Loss of life and property damage suffered as a result of marine overwash and high winds makes tropical storms among the most catastrophic natural events in terms of insured losses.
Overwash can be the most damaging effect of storms, and it is a primary focus of investigations by U.S. Geological Survey (USGS) scientists.
Though wind effects are severe, overwash can be more damaging causing coastal erosion, loss of recreational facilities, decreased water quality, damage to infrastructure, interruption of power and communication networks, human injury, and loss of life. Secondary effects can be equally damaging, causing landslides and other instabilities, and increased turbidity of nearshore waters which has negative effects on coastal ecosystems. There is also an increased risk of seismic activity in seismically-active areas resulting from loss of atmospheric pressure in the storm, followed by the weight of marine overwash. The combined elastic response of the Earth's surface can potentially enhance the seismic risk for areas such as the south shore of the Big Island.
USGS studies indicate that damage to coasts depends on the shape of the offshore area.
Recent studies in Guam provide a quantitative analysis of how the coastal profile influences the dissipation of wave energy. In areas where broad reef flats are a part of the coast, wave energy is spread over a larger area; in locations where steep, rocky coastlines prevail, wave energy tends to concentrate on a smaller area.
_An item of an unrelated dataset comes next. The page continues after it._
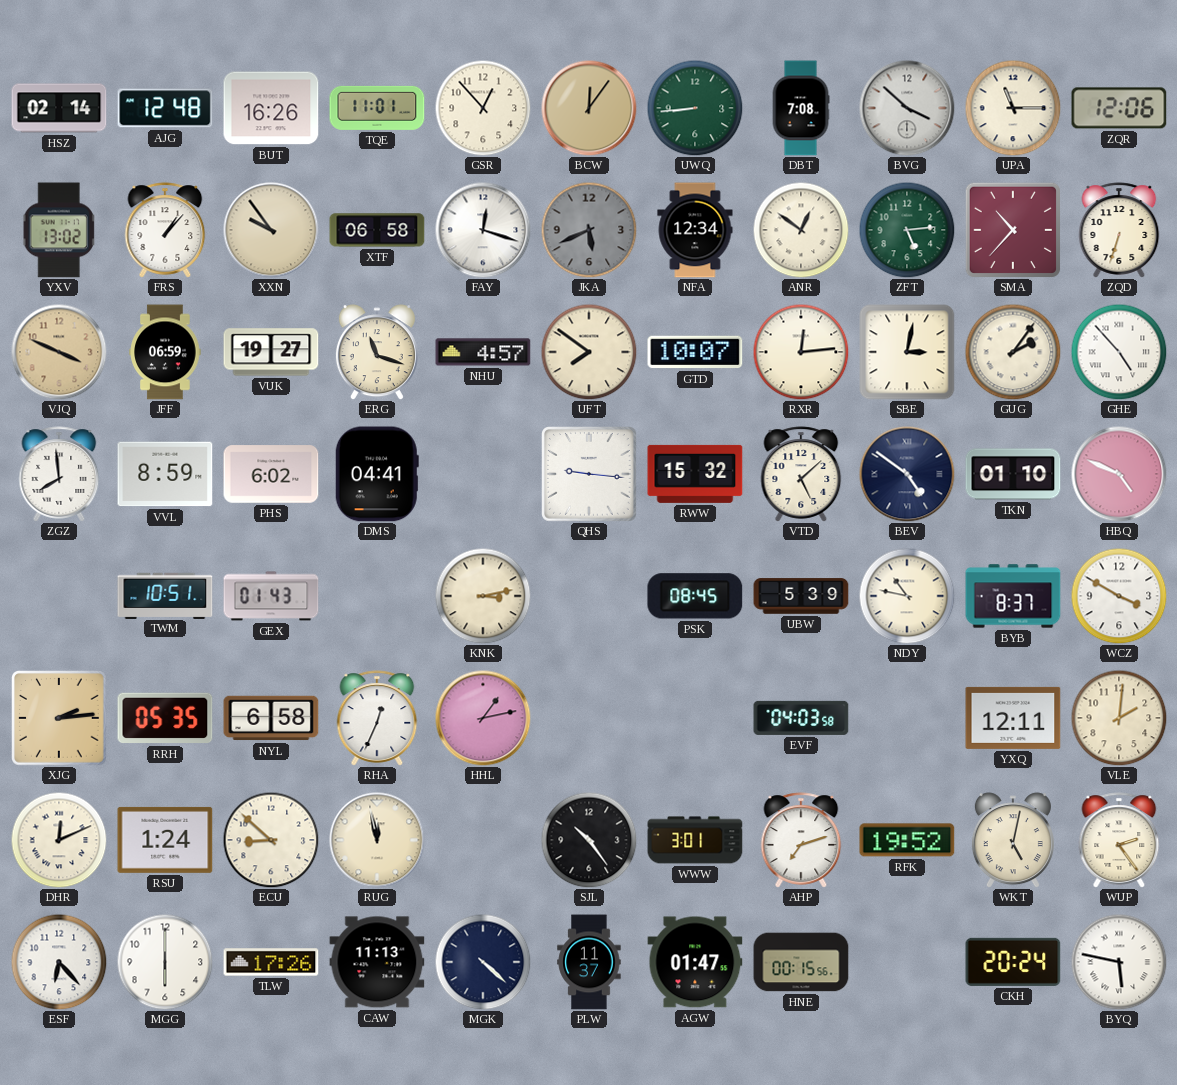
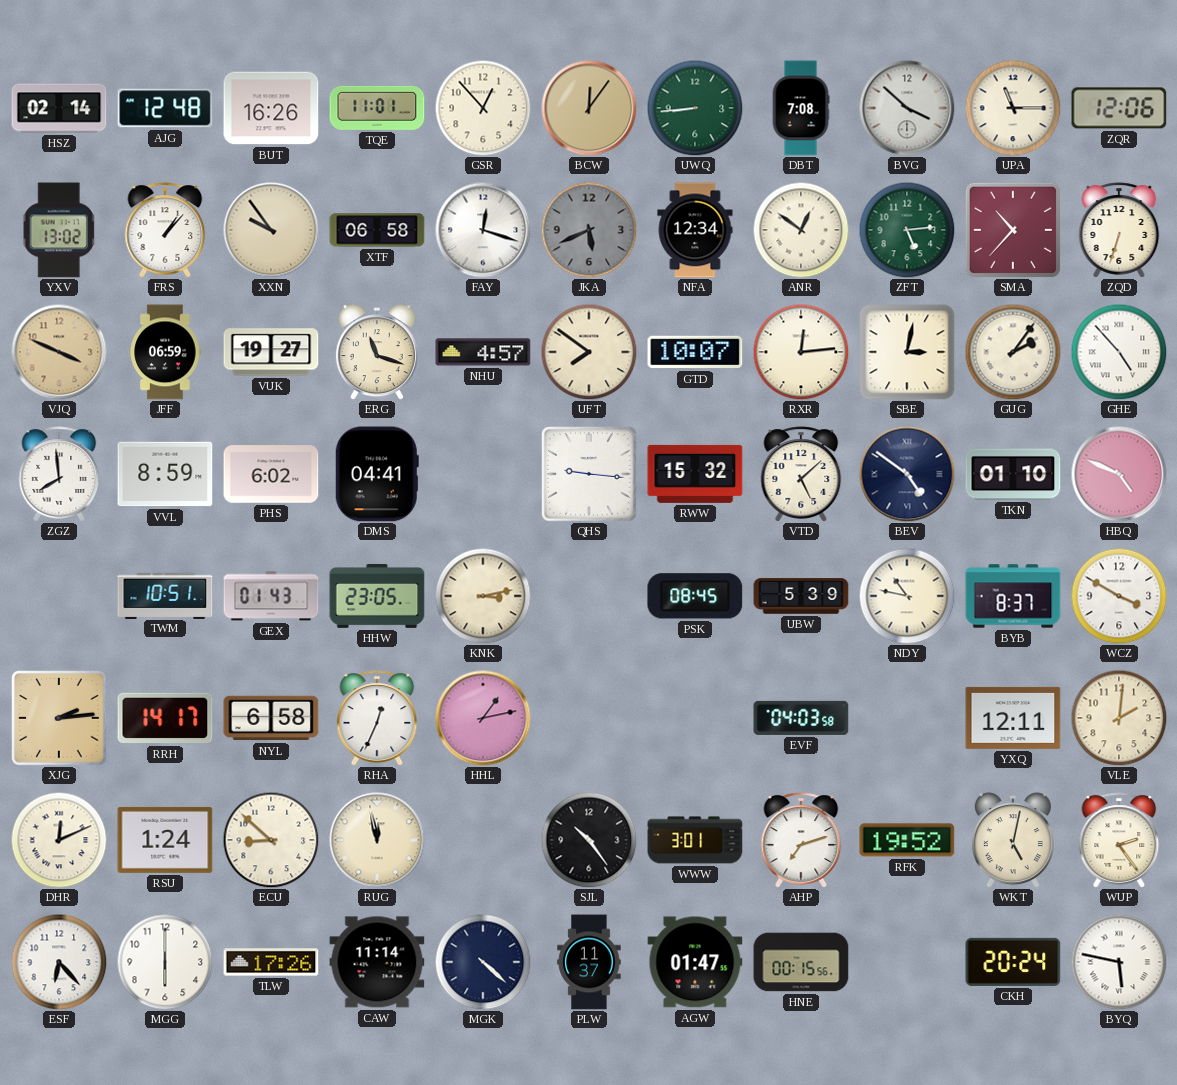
HHW: none -> 23:05
RRH: 05:35 -> 14:17
CAW: 11:13 -> 11:14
In many places where storm damage required rebuilding the infrastructure, such as after Hurricane Iwa in 1981, examination of geologic and storm-susceptibility maps would have suggested that a reasonable construction setback would have reduced insured losses.
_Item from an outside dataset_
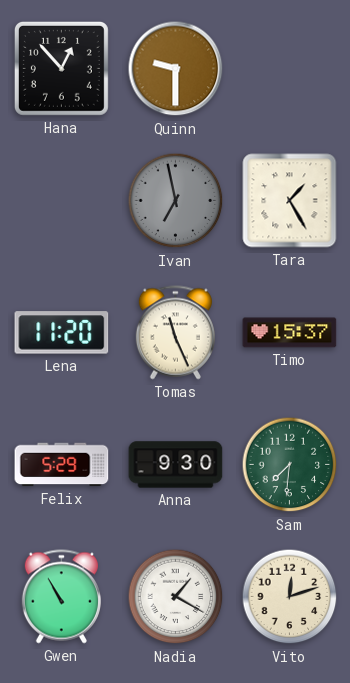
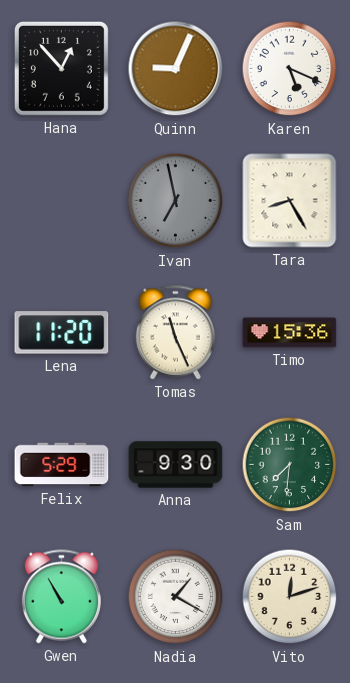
Quinn: 9:30 -> 9:04
Karen: none -> 5:19
Tara: 1:25 -> 8:25
Timo: 15:37 -> 15:36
USGS research shows that storms are also depositional events.
Considerable evidence is available that demonstrates the powerful sediment-carrying capacity of storm overwash. Hurricane Iniki deposited huge quantities of sand and rubble on the island from coastal and nearshore areas. Indeed, a considerable volume of sediment also disappeared offshore. Evidence for movement offshore is found in household items, such as television sets, deposited offshore of the Poipu area in southern Kauai. In other cases, such as the formation of atoll islets, storms fulfill a needed building function. As atoll islets form, their continued growth depends on storms to bring offshore materials to the reef-top area.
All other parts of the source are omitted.